While there are a few excellent examples of robust, broad-spectrum cross-channel digital engagement that we can point to (Nike springs to mind, as does SAP, and even recently United Airlines has made much-needed leaps in the right direction), most companies are struggling mightily with the 1) fast-changing customer engagement landscape, 2) internally siloed customer functions, and 3) the often-profound transformation of organization, process, and culture required to properly engage in today's new digital, open, transparent and two-way customer channels.
Planning journeys is useful, but addressing unmet needs has the impact
There is already plenty of advice for companies trying to up their game when it comes to a more modernized customer journey. Almost all of them are being told to map the new journey out in detail, which can indeed define and communicate a useful "to be" end state for the company to rally around.

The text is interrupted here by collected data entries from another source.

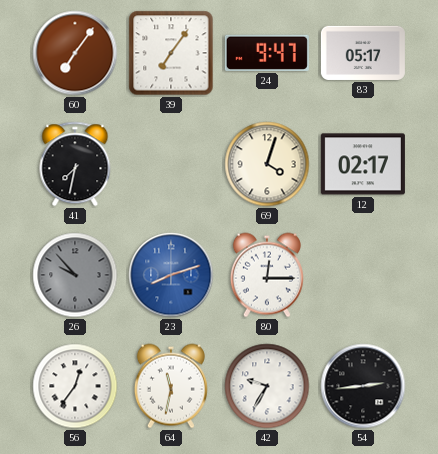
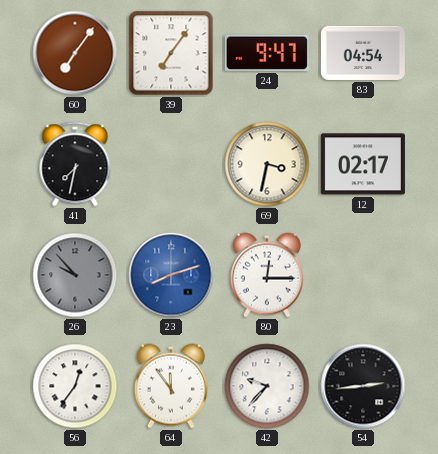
83: 05:17 -> 04:54
69: 4:03 -> 3:32
64: 11:32 -> 11:54
42: 9:35 -> 9:37
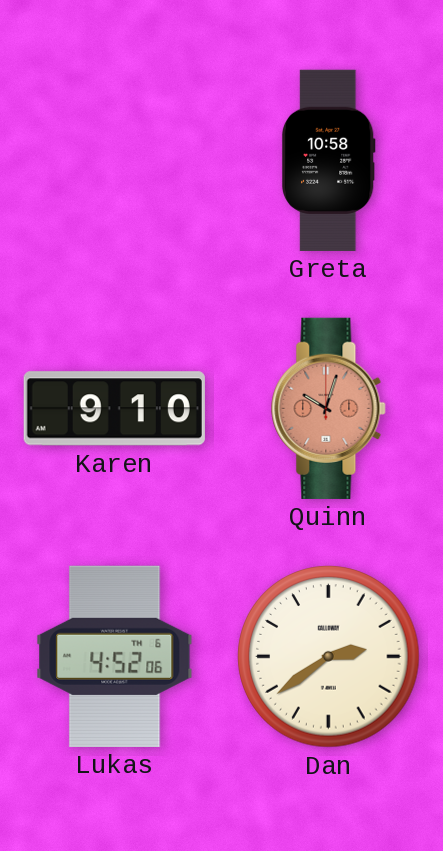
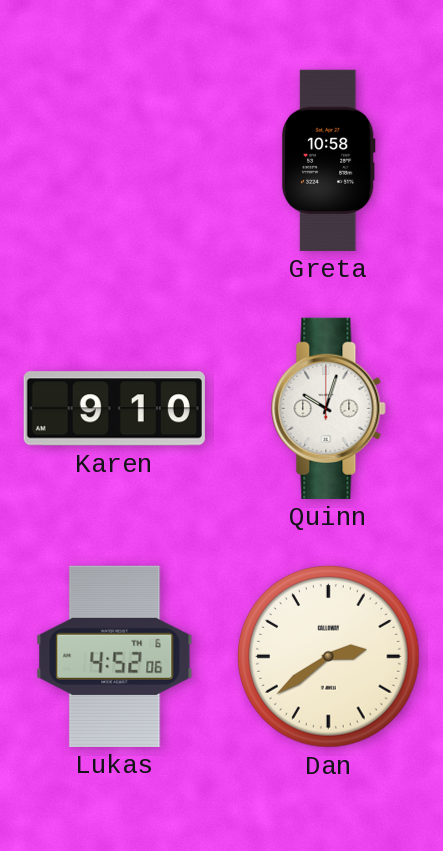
Quinn dial: salmon -> white
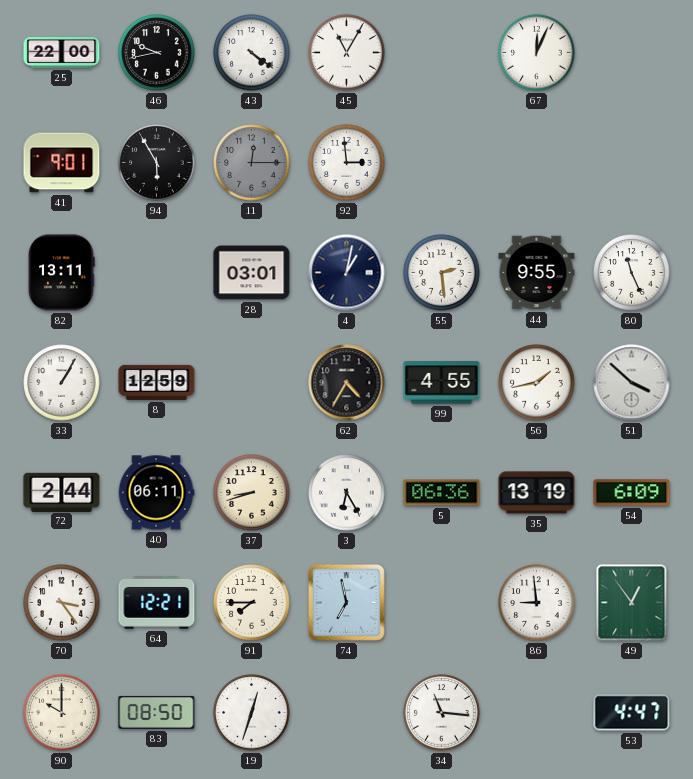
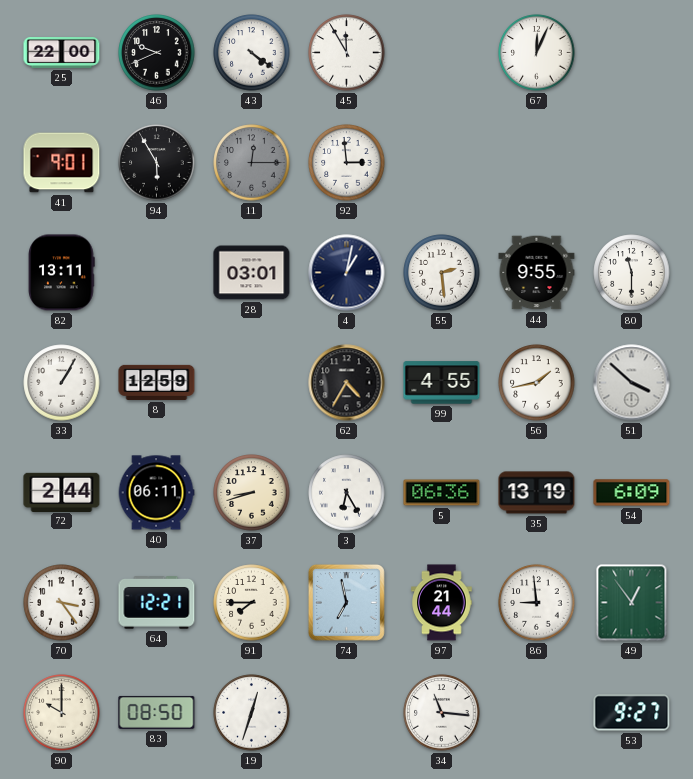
46: 9:43 -> 9:41
45: 11:05 -> 11:55
80: 11:26 -> 11:30
97: none -> 21:44
53: 4:47 -> 9:27
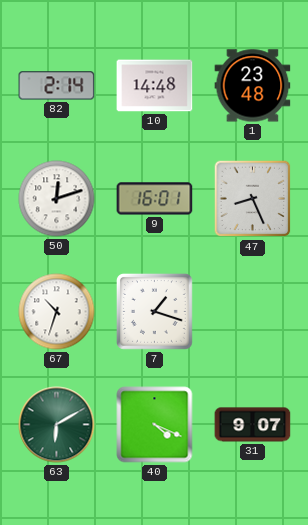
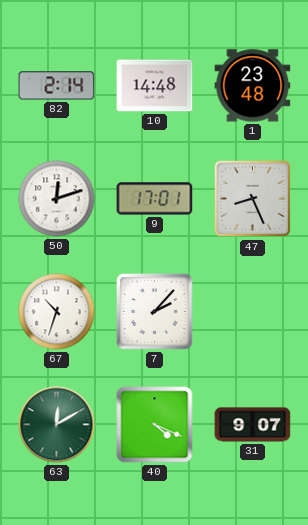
9: 16:01 -> 17:01
7: 1:18 -> 2:07
63: 6:10 -> 12:10
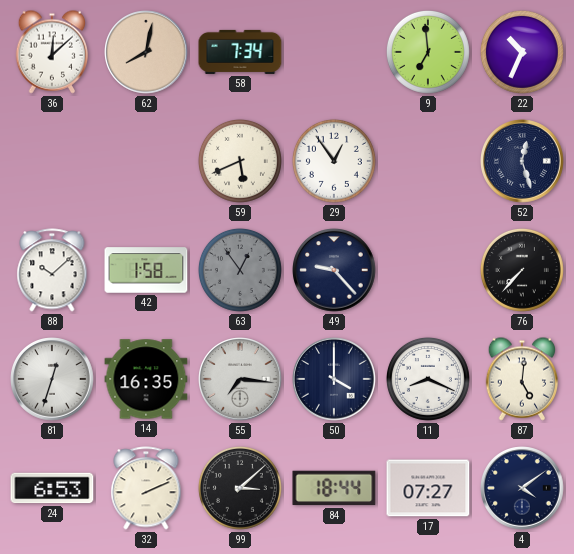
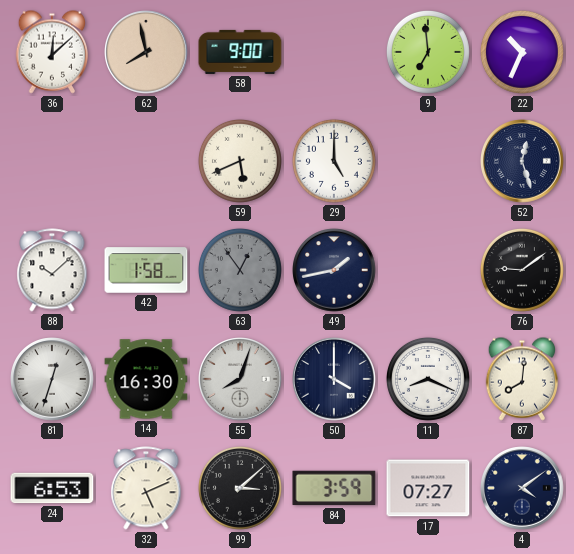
62: 8:02 -> 7:58
58: 7:34 -> 9:00
29: 12:54 -> 5:00
49: 9:23 -> 1:43
76: 7:37 -> 9:09
14: 16:35 -> 16:30
55: 7:16 -> 8:03
87: 5:01 -> 8:01
32: 2:11 -> 5:11
84: 18:44 -> 3:59
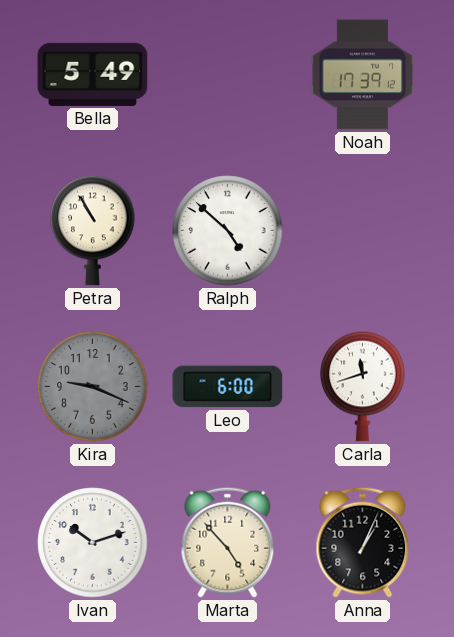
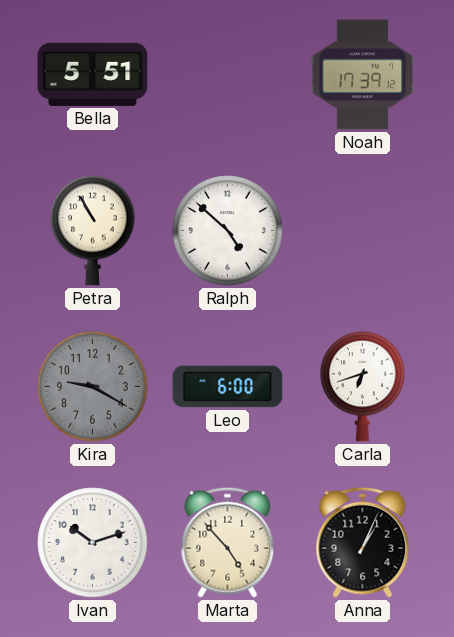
Bella: 5:49 -> 5:51
Kira: 9:19 -> 9:20
Carla: 11:42 -> 6:42
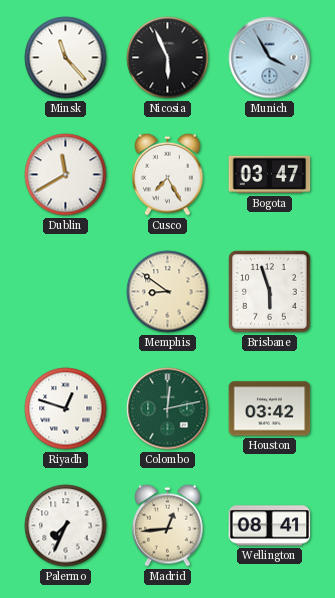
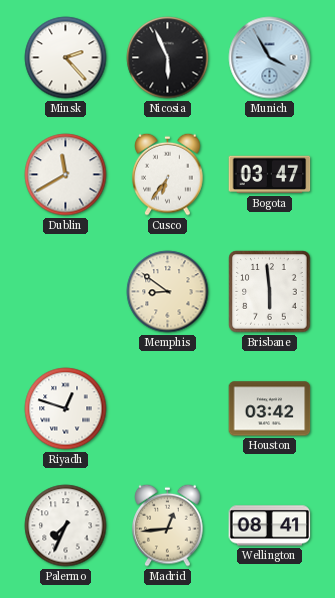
Minsk: 11:23 -> 2:23
Cusco: 7:25 -> 6:36
Brisbane: 5:57 -> 5:59
Colombo: 12:13 -> none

Personally, I find that defining clear objectives makes this exercise have the most value. What then should companies use as an organizing imperative for such efforts? Fortunately, customers too have similar challenges to company's today: Life is getting more complex, not less. And this gives us some easy targets to start focusing on as we increase integration between digital touchpoints, which customer experience experts like Ernan Roman are suggesting should be the focus:
Solve a problem. Make a pain point go away, such as seamlessly conveying the current status of orders in any desired channel, or providing an innovative new way to participate in the co-design of a new product or service. Or perhaps do what T-mobile recently did, and use cues in social media to pro-actively engage with customers to save the relationship.
Make life simpler. Remove the time, effort, and/or friction the customer has in engaging with you. I frequently make the point that companies tend to think of the customer experience in silos, where they are the only partner to the customer, which couldn't be further from the truth. Many smart next-generation companies are surrounding the old guard using concierge services and aggregators to give customers what they really want: Simple ways of accessing information and controlling their lives. Fortunately, taking customer engagement strategy up a level so that companies consider the whole contextual customer experience, as strategically important as it is, is just one useful way of simplifying the customer experience.
Engage the customer. The core of the problem companies have in onboarding new digital channels such as social media, is that customers will then expect the company to respond and participate in conversations. And engagement at scale is one of the hardest things for companies to do as they are organized today, despite plenty of studies confirming the significant value in doing so. Remove the barriers to doing engaging in scale and make it a success by supplying tools and proactive organizational policiies to orchestrate advocates (employee, partner, and customer) to do the work whenever possible.
The one thing that is ultimately untenable is ignoring customer needs. And although many large companies are making strides in all of these areas, it also seems clear that smart new industry entrants are rewiring their customers' journey for the old guard, disintermediating them or otherwise dislocating their customer experiences in the process. Good examples of this include taxi service app Uber and financial services aggregation firm Mint, to name just two of many startups providing customers the experiences they really want using the underlying assets of other traditional businesses. This then is the real long-term existential threat of not understanding the full journey your customers want to take, and then being sure to provide it for them.